__Exercise__: In the records below, take the line containing "is (1120, 1256)." and every line following it, and write them out exactly.

[Stored items]
BEGIN
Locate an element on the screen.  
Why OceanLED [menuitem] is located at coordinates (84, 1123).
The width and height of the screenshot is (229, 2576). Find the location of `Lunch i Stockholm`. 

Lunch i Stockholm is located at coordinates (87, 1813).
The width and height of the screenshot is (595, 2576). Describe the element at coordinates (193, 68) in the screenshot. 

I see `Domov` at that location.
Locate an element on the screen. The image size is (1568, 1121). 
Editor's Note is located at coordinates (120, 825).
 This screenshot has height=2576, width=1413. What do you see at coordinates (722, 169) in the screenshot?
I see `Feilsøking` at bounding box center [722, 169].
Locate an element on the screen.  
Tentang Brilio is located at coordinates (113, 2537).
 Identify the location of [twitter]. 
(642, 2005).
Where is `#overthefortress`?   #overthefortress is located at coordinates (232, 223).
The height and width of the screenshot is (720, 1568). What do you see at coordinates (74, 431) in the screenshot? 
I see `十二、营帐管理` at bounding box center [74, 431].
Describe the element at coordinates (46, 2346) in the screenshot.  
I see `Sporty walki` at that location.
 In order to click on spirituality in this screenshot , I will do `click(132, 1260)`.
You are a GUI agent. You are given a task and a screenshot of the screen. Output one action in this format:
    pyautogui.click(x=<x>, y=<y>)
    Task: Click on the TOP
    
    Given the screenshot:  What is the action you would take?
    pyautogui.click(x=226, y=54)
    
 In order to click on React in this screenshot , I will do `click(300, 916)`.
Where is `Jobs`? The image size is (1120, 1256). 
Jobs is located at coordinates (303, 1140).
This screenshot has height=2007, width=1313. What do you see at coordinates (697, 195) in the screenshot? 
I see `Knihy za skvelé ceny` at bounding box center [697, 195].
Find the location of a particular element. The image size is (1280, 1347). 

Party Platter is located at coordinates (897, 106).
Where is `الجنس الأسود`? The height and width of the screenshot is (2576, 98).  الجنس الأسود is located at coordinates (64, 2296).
END
__Response to the task__:
Where is `Jobs`? The image size is (1120, 1256). 
Jobs is located at coordinates (303, 1140).
This screenshot has height=2007, width=1313. What do you see at coordinates (697, 195) in the screenshot? 
I see `Knihy za skvelé ceny` at bounding box center [697, 195].
Find the location of a particular element. The image size is (1280, 1347). 

Party Platter is located at coordinates (897, 106).
Where is `الجنس الأسود`? The height and width of the screenshot is (2576, 98).  الجنس الأسود is located at coordinates (64, 2296).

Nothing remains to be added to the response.